**** DATA SHOWN ****

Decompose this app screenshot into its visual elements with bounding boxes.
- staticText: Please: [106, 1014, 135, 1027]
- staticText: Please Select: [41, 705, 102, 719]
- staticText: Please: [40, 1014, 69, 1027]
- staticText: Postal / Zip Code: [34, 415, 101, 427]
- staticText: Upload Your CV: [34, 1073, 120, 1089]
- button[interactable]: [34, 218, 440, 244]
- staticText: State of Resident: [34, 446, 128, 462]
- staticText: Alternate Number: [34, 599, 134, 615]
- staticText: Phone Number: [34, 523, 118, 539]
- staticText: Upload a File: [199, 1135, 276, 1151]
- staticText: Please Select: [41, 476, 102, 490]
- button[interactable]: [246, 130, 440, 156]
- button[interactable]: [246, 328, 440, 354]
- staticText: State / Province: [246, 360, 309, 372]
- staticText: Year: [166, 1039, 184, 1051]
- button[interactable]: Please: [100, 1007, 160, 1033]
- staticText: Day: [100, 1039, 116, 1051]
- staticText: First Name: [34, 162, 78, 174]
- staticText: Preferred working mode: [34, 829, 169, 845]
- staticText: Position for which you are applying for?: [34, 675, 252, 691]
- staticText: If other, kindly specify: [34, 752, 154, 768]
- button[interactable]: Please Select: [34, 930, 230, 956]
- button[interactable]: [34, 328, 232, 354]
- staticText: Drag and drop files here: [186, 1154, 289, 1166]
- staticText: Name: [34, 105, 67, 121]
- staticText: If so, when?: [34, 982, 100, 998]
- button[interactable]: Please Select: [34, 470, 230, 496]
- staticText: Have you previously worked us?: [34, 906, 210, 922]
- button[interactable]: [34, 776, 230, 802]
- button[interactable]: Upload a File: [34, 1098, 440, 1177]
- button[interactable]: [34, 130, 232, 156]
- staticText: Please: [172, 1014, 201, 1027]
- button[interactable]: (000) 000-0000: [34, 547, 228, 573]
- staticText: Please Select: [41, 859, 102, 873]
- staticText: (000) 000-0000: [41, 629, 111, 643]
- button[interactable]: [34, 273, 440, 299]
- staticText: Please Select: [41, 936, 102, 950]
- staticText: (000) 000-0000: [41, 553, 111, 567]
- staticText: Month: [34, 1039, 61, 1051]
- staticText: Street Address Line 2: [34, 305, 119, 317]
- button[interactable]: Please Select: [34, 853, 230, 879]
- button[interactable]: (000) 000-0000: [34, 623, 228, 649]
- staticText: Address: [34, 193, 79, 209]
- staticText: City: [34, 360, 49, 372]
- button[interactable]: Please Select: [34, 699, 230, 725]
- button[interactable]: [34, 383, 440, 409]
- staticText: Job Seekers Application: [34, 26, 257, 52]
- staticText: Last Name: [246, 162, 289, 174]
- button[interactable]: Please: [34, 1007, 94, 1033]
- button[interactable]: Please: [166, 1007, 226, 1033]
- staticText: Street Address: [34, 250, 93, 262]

****

#### PROBLEM TO SOLVE
Pick every line from the listing holding the string "Address", and copy it.

#### EXPECTED ANSWER
- staticText: Street Address Line 2: [34, 305, 119, 317]
- staticText: Address: [34, 193, 79, 209]
- staticText: Street Address: [34, 250, 93, 262]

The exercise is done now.